U.S. Government to Test AI Models from Google, Microsoft, and xAI Before Public Release

Sara Montes de Oca
6 hours ago
2 min read

The Center for AI Standards and Innovation announced agreements Tuesday with Google DeepMind, Microsoft, and Elon Musk's xAI that will allow federal officials to evaluate artificial intelligence models before they reach the public — a step that signals the Trump administration's deepening role in AI oversight.

CAISI, which operates under the U.S. Department of Commerce, said it will "conduct pre-deployment evaluations and targeted research to better assess frontier AI capabilities and advance the state of AI security," according to a release from the center.

The agreements extend an existing framework. CAISI struck similar partnerships with OpenAI and Anthropic in 2024, and those earlier agreements have since been renegotiated to reflect directives from Commerce Secretary Howard Lutnick and the administration's AI Action Plan, the center said.

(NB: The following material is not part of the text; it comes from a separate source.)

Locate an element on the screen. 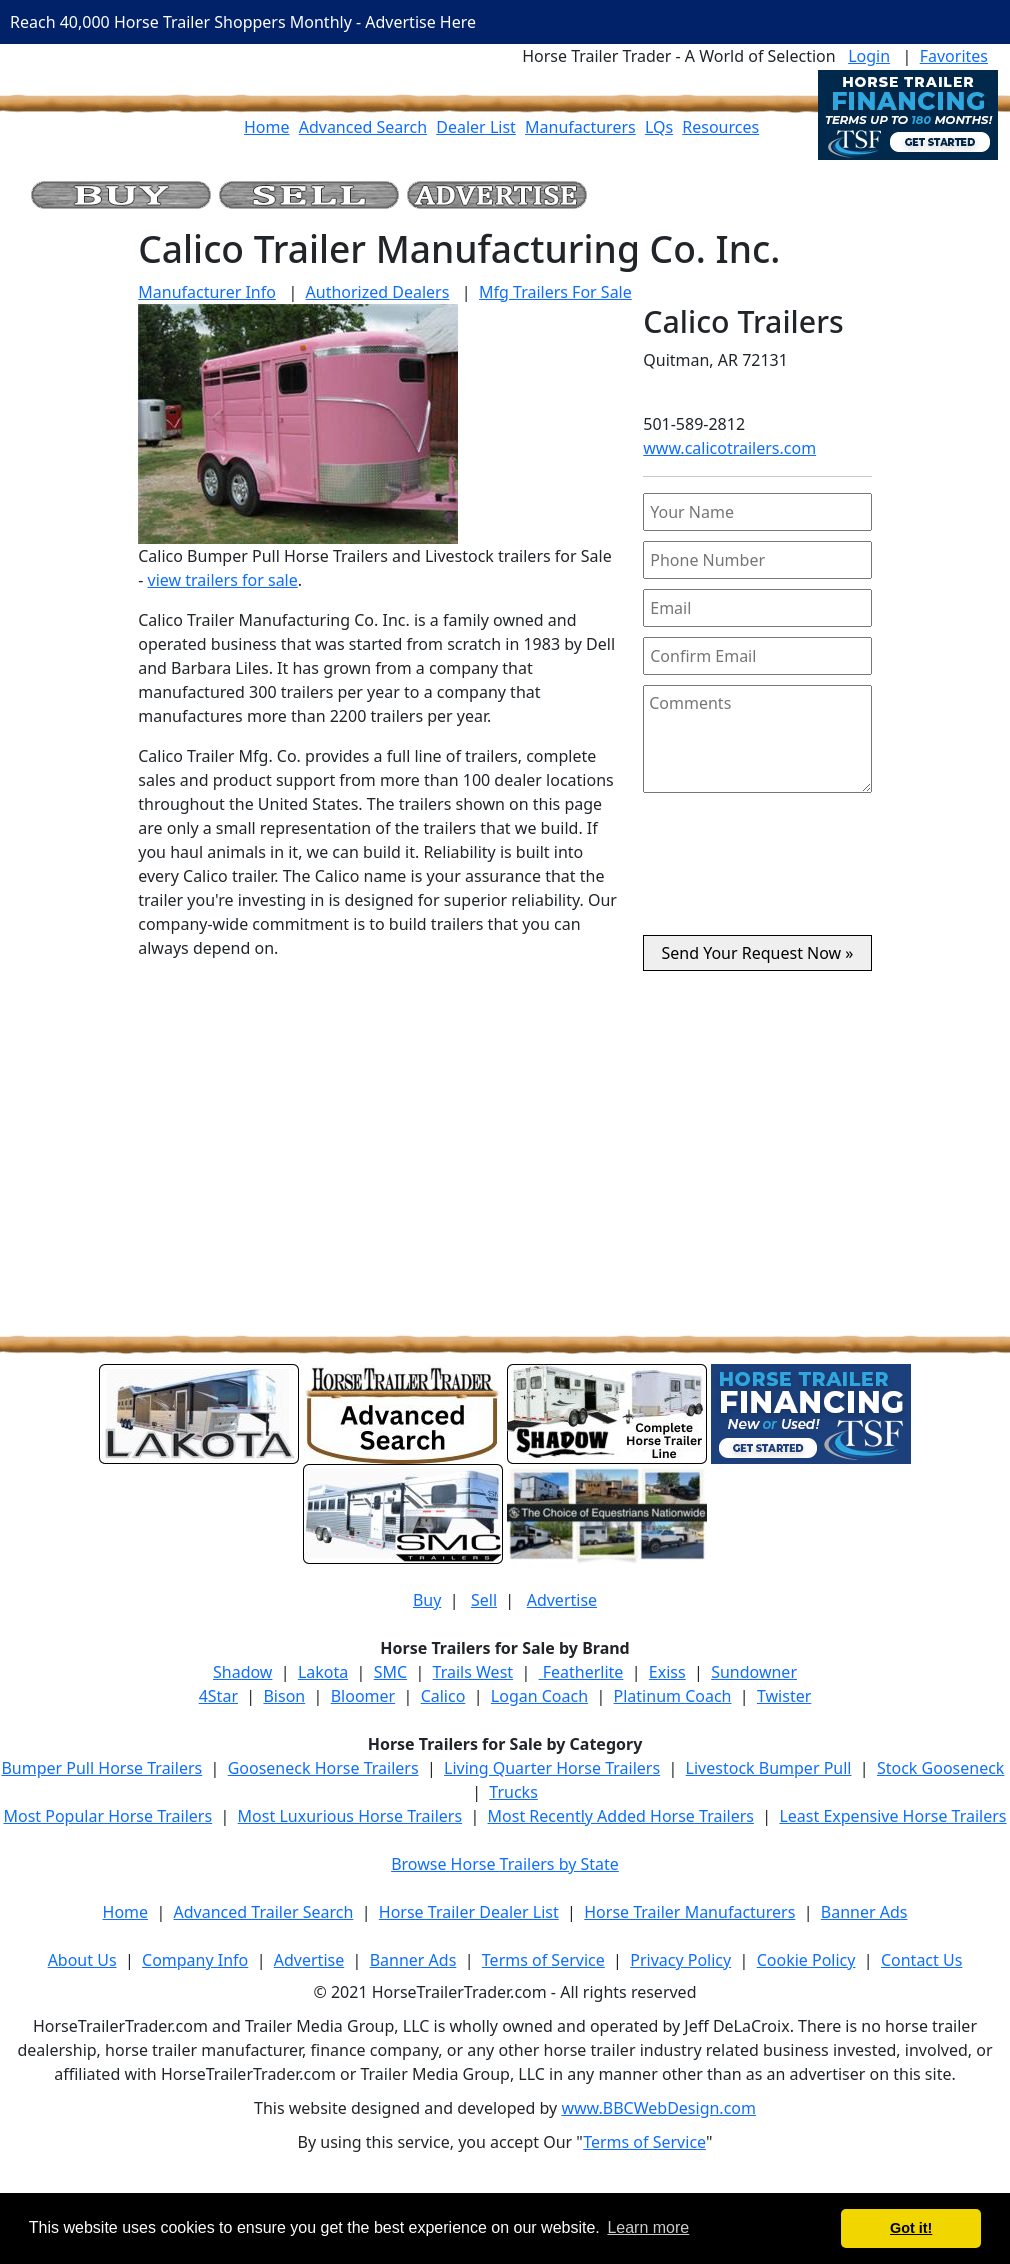 The height and width of the screenshot is (2264, 1010). Authorized Dealers is located at coordinates (378, 292).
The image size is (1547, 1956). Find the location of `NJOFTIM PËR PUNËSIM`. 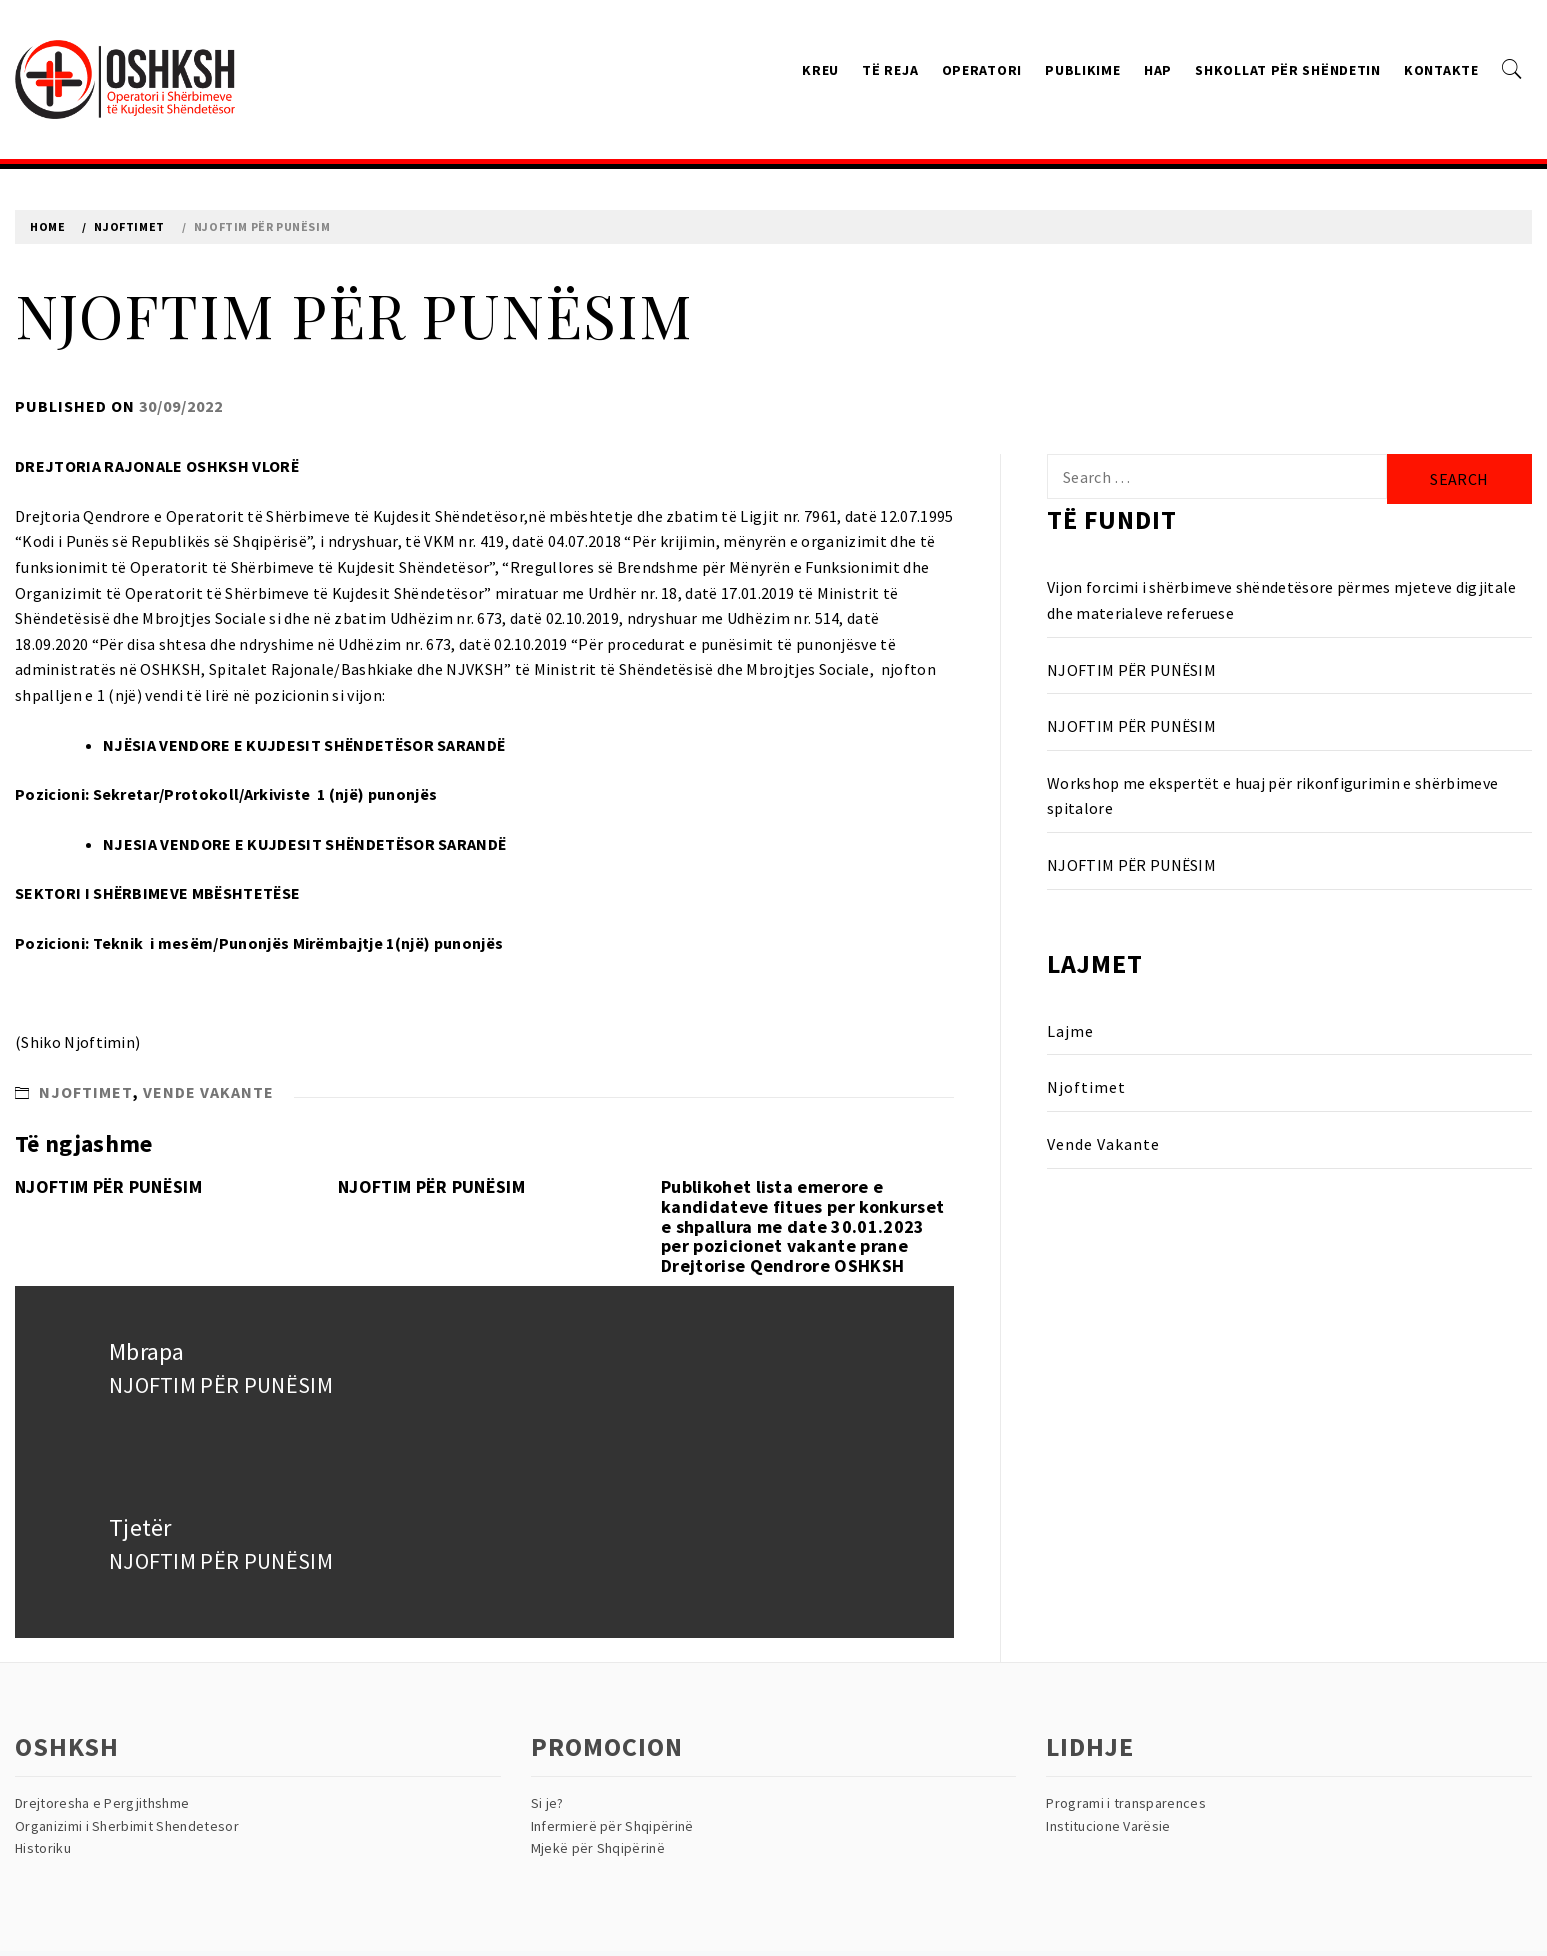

Beyond CAISI's formal agreements, the White House has been weighing the creation of a new AI working group that would explore broader oversight procedures, including pre-release vetting of models, according to a source close to the discussions who asked not to be named because the details are confidential. The group would bring together tech executives and government officials, and may be established through an executive order.

The White House told CNBC that discussion about potential executive orders is speculation, and that any policy announcement will come directly from President Donald Trump.

The administration's renewed attention to AI oversight comes in part after Anthropic announced a powerful new model, Claude Mythos Preview, last month. According to Anthropic, Mythos excels at identifying weaknesses and security flaws in software, prompting the company to limit its rollout to a select group of companies through a new cybersecurity initiative called Project Glasswing.

Anthropic CEO Dario Amodei subsequently met with senior members of the Trump administration at the White House to discuss the model — a meeting that took place even after the Defense Department had declared Anthropic a supply chain risk, characterizing the company as a potential threat to U.S. national security. Both the White House and Anthropic described that meeting as "productive."

Tuesday's announcement reflects a broader tension in Washington over how to govern AI systems that are growing more capable — and, in some cases, more consequential for national security — while the industry moves quickly toward public deployment.

With agreements now covering five of the most prominent AI developers — OpenAI, Anthropic, Google DeepMind, Microsoft, and xAI — CAISI's pre-deployment evaluation network is expanding at a pace that suggests the framework could become a standard checkpoint for frontier models ahead of release. Whether the forthcoming working group will formalize that process through executive action remains an open question.